And Cl max is a maximum turn, riding the stall. If I used your original figure of 
a turn at 600 km/h, we'd get rather a sharp turn.

The problem with your new calculations is that the planes are turning at very different rates. The Ta 152 is generating 6.6 times its own weight in lift, the Spitfire 7.4 times its own weight. The Spitfire is therefore turning much tighter in your comparison.



> And as to thrust, well sorry but you can leave HP out of this, its actual thrust we're talking about here



Thrust is just power multiplied by prop efficiency, so you most certainly cannot leave out HP.



> and the Ta-152H's new prop provided over 300 kg more thrust than the FW-190A's and with 50 less PS.



Source for this claim? 

It might be true that at some specific speed the Ta 152 prop was much more efficient than the 190A's; I've heard anecdotally that the 190 A had very poor efficiency at very low speed, probably caused by not enough pitch adjustment. But if it is true that's due to a problem with the 190's prop, not due to any remarkable breakthrough in the Ta's.

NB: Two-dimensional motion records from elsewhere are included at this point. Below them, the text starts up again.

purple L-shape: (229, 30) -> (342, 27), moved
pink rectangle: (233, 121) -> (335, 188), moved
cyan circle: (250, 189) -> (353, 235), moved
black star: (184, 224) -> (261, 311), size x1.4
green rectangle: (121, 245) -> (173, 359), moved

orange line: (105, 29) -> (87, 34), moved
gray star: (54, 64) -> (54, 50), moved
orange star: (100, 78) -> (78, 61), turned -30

Prop efficiency was pretty similar between the allies and the Germans, if you want to claim that the Ta's was that much more efficient then you really need to provide a source, not just state your opinion as fact.



> And as to the Oswald efficiency factor, what in the wolrd makes you think that the Spit's has a figure which is higher by more than 0.03 ???!

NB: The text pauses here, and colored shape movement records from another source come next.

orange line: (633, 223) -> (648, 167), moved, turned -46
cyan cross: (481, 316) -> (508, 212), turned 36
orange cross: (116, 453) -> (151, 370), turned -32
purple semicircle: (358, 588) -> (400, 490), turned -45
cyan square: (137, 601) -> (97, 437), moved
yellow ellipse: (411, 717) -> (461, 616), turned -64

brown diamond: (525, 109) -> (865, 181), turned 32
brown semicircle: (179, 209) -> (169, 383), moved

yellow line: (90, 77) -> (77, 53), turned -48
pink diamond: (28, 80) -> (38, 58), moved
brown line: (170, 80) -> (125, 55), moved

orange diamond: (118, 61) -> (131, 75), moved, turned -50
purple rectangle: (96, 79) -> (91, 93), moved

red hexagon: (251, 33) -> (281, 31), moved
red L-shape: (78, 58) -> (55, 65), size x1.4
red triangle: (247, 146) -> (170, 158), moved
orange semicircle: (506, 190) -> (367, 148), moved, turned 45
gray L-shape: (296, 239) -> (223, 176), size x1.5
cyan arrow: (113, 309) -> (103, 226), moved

What in the world makes you think it's not? The truth is you are just guessing, and forgive me for pointing out that it's just guesswork.

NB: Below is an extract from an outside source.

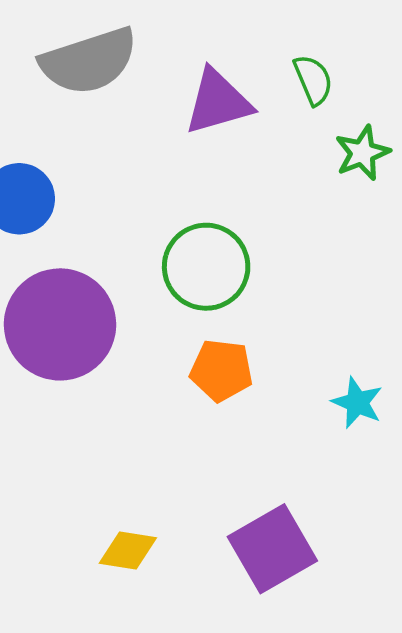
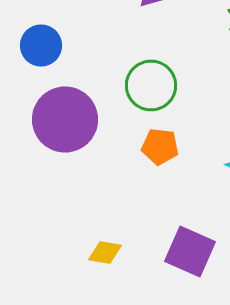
purple square: (272, 549) -> (190, 252), turned -36

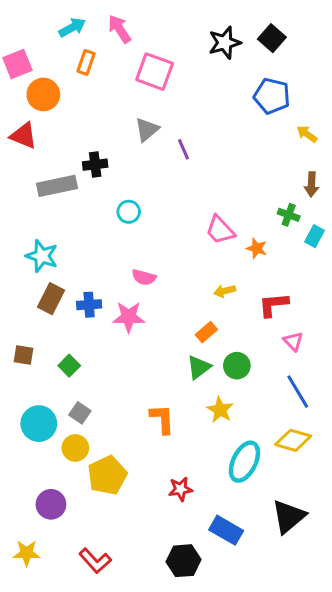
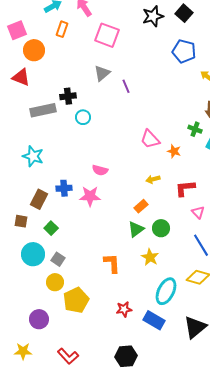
cyan circle: (129, 212) -> (83, 117), moved
brown rectangle: (51, 299) -> (39, 199), moved
cyan circle: (39, 424) -> (33, 254), moved
blue rectangle: (226, 530) -> (154, 320), moved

> Oh and about why you only use free float figures, simple, CL changes are variable with thrust and how big a part of the wing it covers - using free float figures allows us to figure out the effectiveness of the body itself.



Which would of course be a more accurate way of doing things if we were trying to work out the best turnfighter with engine off. With engine on, though, the CL is very different, and planes tend to fight with engine on (and on max, usually).

That's why the RAE also gave the CL max figure for the Spitfire at full power. The figure for the Spitfire XIV will of course be a bit different, but it's going to be far closer to the power on figure for an earlier Spit than it is to the same earlier Spitfire's power off figure.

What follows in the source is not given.